Atkins le regarda, ouvrit la bouche, et tout à coup se mit à crier. C'était un hurlement qui n'avait rien d'humain, et qui ressemblait à la plainte d'un chien qui aboie à la mort.

- My God! dit Maillat, taisez-vous!

C'était une plainte interminable, lugubre, fascinante.

- My God! Taisez-vous!

Les cris étaient plus nombreux maintenant autour d'eux. Et Maillat, lui aussi, avait envie de hurler. Une passivité sans nom se refermait peu à peu sur lui. Atkins criait toujours, et son visage était morne et hébété.

- Atkins, cria Maillat.

Il le gifla de toutes ses forces à deux reprises. Atkins cessa de crier, et ses yeux se mirent à tourner dans leurs orbites . Puis son visage perdit de sa rigidité peu à peu.

- Je vais sauter! cria Maillat.

Il s'aperçut qu'il venait de parler en français, et répéta sa phrase en anglais.

- Yes, Sir.
- Et vous me suivrez?
- Je ne sais pas nager, dit Atkins.

Maillat le saisit par le col de son battle-dress et le secoua.

- Vous me suivrez, Atkins? Vous me suivrez? Vous me suivrez?

Il le suppliait . Atkins avait fermé les yeux, et ne répondait pas.

- Vous me suivrez? dit Maillat d'une voix suppliante.

Il était agrippé au col de son battle-dress, il le suppliait, il pleurait presque.

Atkins ouvrit les yeux.

- Yes, Sir.
- Vite! dit Maillat, vite!

Une somnolence le gagnait à son tour.

- Tenez-moi par ma ceinture. Je ne veux pas toucher la rambarde avec mes mains.

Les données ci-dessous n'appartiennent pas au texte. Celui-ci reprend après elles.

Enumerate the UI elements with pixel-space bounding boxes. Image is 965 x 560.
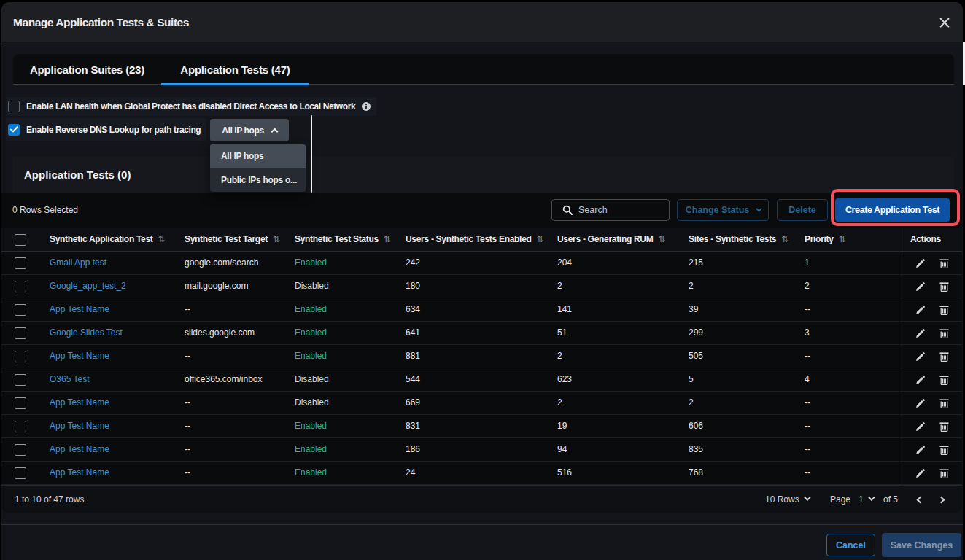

Atkins le saisit docilement par sa ceinture et Maillat passa une jambe, puis l'autre au-dessus de la rambarde. Rien ne le séparait de la mer maintenant. Le vide se creusait sous lui, vertigineux .

- Lâchez-moi!

Atkins avait la main crispée sur la ceinture de Maillat, et son visage était redevenu morne et hébété .

- Lâchez-moi!

La chaleur de la rambarde lui pénétrait les reins atrocement .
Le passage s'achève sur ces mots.